On Aug. 25, students gathered in an intense confrontation with an individual promoting hate speech on San Diego State’s campus.
In the courtyard near Hepner Hall, the individual held up a sign with a list of various labels and titles of people considered ‘sinners’ and those who would be condemned.
While the individual spent hours debating with many students on campus and spreading false information on various topics such as COVID-19, women’s rights, religion and LGBTQ+ rights, both the delivery and contents of his message came as an extreme and antagonizing attack directed at SDSU students.
Undeclared freshman Rami shared the individual made fun of his Muslim faith.
“He denounced my religion, I’m Muslim so he made fun of me and said I wasn’t true, I was going to hell, something like that,” Rami said.
Rami proceeded to share that he wanted to take action after this experience and asked his friends for help.
“I wanted to drown him out, I had to make sure they [his friends] came down so we could just tune him out so they brought all their trombones, two trombones and a saxophone player and they just drowned him completely out,” Rami said.
Allegedly, a number of students called campus police in hopes of getting this individual removed from campus for their own safety. Witnesses say they saw officers ride by the individual and said they couldn’t remove him since he had a right to be on campus and wasn’t perpetuating physical violence.
Other students thought a valid reason for his removal could be the way he wasn’t wearing a mask and kept claiming to be unvaccinated, going against the university’s vaccination policy.
Despite the lack of intervention from campus police, other students wanted to make sure their voices were heard through popular protest mediums such as chanting remarks opposing what the individual was preaching and creating signs.
Brittany, who asked to remain anonymous due to privacy reasons, RWS 100 instructor and second-year graduate student studying English, created a sign that explicitly addressed the homophobic comments the individual expressed.
“Out of anger, I made that sign which is why the verbiage on it was the way it was, so then I went up to the front and just held it in front of him and I just blocked his sign that had so many hateful things on it,” Brittany said. “I just blocked it with mine, very non-confrontational, just to diffuse the situation.”
Like Rami and Brittany, third-year math major Alec Irwin and first-year computer engineering student Chase Varga worked together to create a sign denouncing the individual’s overall message of hate.
“The perspective I’ve tried to have, trying to put myself in the shoes of a student who may belong to a group on his list, if I was a Muslim student, if I was a woman, and I walked by, would I rather see this dude standing out there and nobody doing it or this dude standing out there and it is abundantly clear that the student population doesn’t want him anywhere near us?” Irwin said. “I hope that is the response that this campus has for further hate speech, a very clear message of it not being tolerated here.”
“We wanted to show more aspects of, he isn’t just horrible because he’s homophobic, he’s also racist and sexist. We wanted to generalize it to include all the names he listed.” Varga said.
When asked if the individual was intentionally spreading a message of hate, Irwin had no doubts that this bit was true.

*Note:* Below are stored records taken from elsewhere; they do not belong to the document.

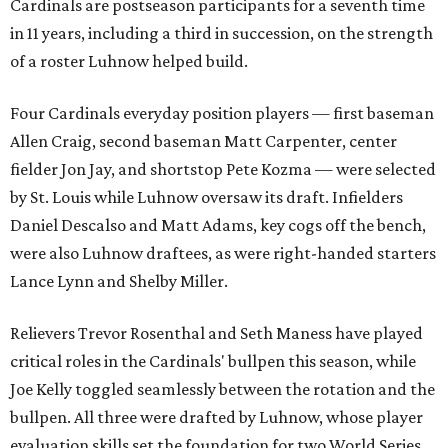
Cardinals are postseason participants for a seventh time
in 11 years, including a third in succession, on the strength
of a roster Luhnow helped build.
Four Cardinals everyday position players — first baseman
Allen Craig, second baseman Matt Carpenter, center
fielder Jon Jay, and shortstop Pete Kozma — were selected
by St. Louis while Luhnow oversaw its draft. Infielders
Daniel Descalso and Matt Adams, key cogs off the bench,
were also Luhnow draftees, as were right-handed starters
Lance Lynn and Shelby Miller.
Relievers Trevor Rosenthal and Seth Maness have played
critical roles in the Cardinals' bullpen this season, while
Joe Kelly toggled seamlessly between the rotation and the
bullpen. All three were drafted by Luhnow, whose player
evaluation skills set the foundation for two World Series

“He chose to place himself and interrupt the lives of our campus,” Irwin said. “He chose to be standing in a place that people would see him and I think his goal was to make people, and especially the people on that list, uncomfortable, and that is, in my opinion, hateful. I think he was trying to disrupt and stir that kind of hateful emotion and I think that is specifically the thing that doesn’t have a place on our campus. It’s not about having a different opinion or belief, it’s about using that in a way that makes people feel unsafe.”
More than anything, students defended one another and were able to stand up against the hate speech affecting multiple communities represented in the crowd. Varga said it helped him to understand the values SDSU students hold.
“More than him being there, the reaction of the students gave me the most perspective of the campus situation,” Varga said. “It was celebratory almost, the way way people played trumpets and people were chanting ‘gay sex.’ I just found that so beautiful where all the students said ‘I can make a sign, I can play music, I can celebrate gay sex, I can not have this person have any influence on me’.”
Third-year kinesiology major K.P. said it best here: “Hate and intolerance isn’t a place for SDSU.”